Electronics continue to be incorporated into more products. Applications include industrial machinery to manufacture cars and package foods, as well as consumer products that detect keystrokes or the position of motors.
In order to properly control the mechanical components of a device it is critical to be able to measure the speed and position of the mechanical elements. The electronic components that perform such measurement are referred to as sensors.
For the applications described above, what is commonly used today is known as a Hall effect sensor. A Hall effect sensor has two primary components—a magnet and a p-type semiconductor. When the Hall effect sensor is activated a constant current is passed through the semiconductor. The current passes along a first axis. Separately, a voltage is measured across a second axis, perpendicular to the first axis.

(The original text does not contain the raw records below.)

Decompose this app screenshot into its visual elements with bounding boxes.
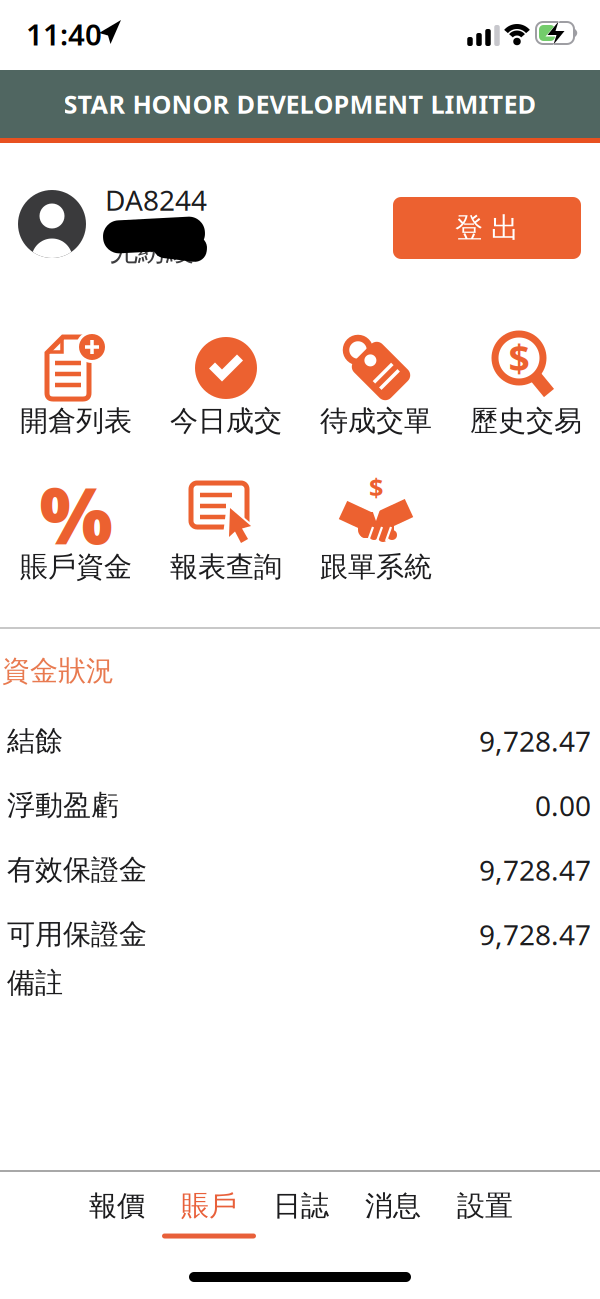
staticText: STAR HONOR DEVELOPMENT LIMITED (64, 87, 536, 121)
staticText: 9,728.47 (479, 916, 591, 953)
button[interactable]: $ (302, 477, 450, 599)
staticText: 跟單系統 (320, 550, 432, 584)
staticText: 設置 (457, 1189, 513, 1223)
staticText: 結餘 (7, 724, 63, 758)
staticText: 開倉列表 (20, 404, 132, 438)
staticText: 報價 (89, 1189, 145, 1223)
staticText: 報表查詢 (170, 550, 282, 584)
staticText: 資金狀況 (2, 654, 114, 688)
staticText: 備註 (7, 966, 63, 1000)
staticText: 賬戶 (181, 1189, 237, 1223)
staticText: 有效保證金 (7, 853, 147, 887)
staticText: 登 出 (455, 211, 519, 245)
button[interactable]: % (2, 477, 150, 599)
staticText: 9,728.47 (479, 851, 591, 889)
staticText: 歷史交易 (470, 404, 582, 438)
button[interactable]: 報表查詢 (152, 477, 300, 599)
staticText: DA8244 (105, 181, 207, 219)
staticText: 0.00 (535, 787, 591, 824)
staticText: 浮動盈虧 (7, 788, 119, 823)
button[interactable]: 賬戶 (165, 1184, 253, 1228)
staticText: $ (508, 333, 530, 383)
staticText: 待成交單 (320, 404, 432, 438)
staticText: 11:40 (26, 14, 102, 54)
button[interactable]: 登 出 (393, 197, 581, 259)
button[interactable]: 消息 (349, 1184, 437, 1228)
staticText: 消息 (365, 1189, 421, 1223)
staticText: 可用保證金 (7, 917, 147, 952)
button[interactable]: 開倉列表 (2, 331, 150, 453)
button[interactable]: 設置 (441, 1184, 529, 1228)
staticText: 尤綉綾 (110, 234, 194, 268)
staticText: 日誌 (273, 1189, 329, 1223)
staticText: 賬戶資金 (20, 550, 132, 584)
staticText: % (40, 463, 112, 565)
staticText: 今日成交 (170, 404, 282, 438)
staticText: $ (369, 470, 383, 504)
button[interactable]: 今日成交 (152, 331, 300, 453)
button[interactable]: 日誌 (257, 1184, 345, 1228)
button[interactable]: 待成交單 (302, 331, 450, 453)
button[interactable]: $ (452, 331, 600, 453)
button[interactable]: 報價 (73, 1184, 161, 1228)
staticText: 9,728.47 (479, 722, 591, 760)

As the magnet changes position relative to the semiconductor, the measured voltage across the second axis changes. The changes in voltage are used to calculate changes in the position of the magnet, which can be in turn used to calculate distance and speed.
The primary drawback of a Hall effect sensor is its need for constant power. Removing the current deactivates the sensor.
Given that many applications for position and speed sensors include applications using battery power, consumption is a concern. Eliminating the need for constant power results in superior battery life and an improved product.
What is needed is an alternative sensor that provides the versatility of a Hall effect sensor, but without the drawback of requiring constant power.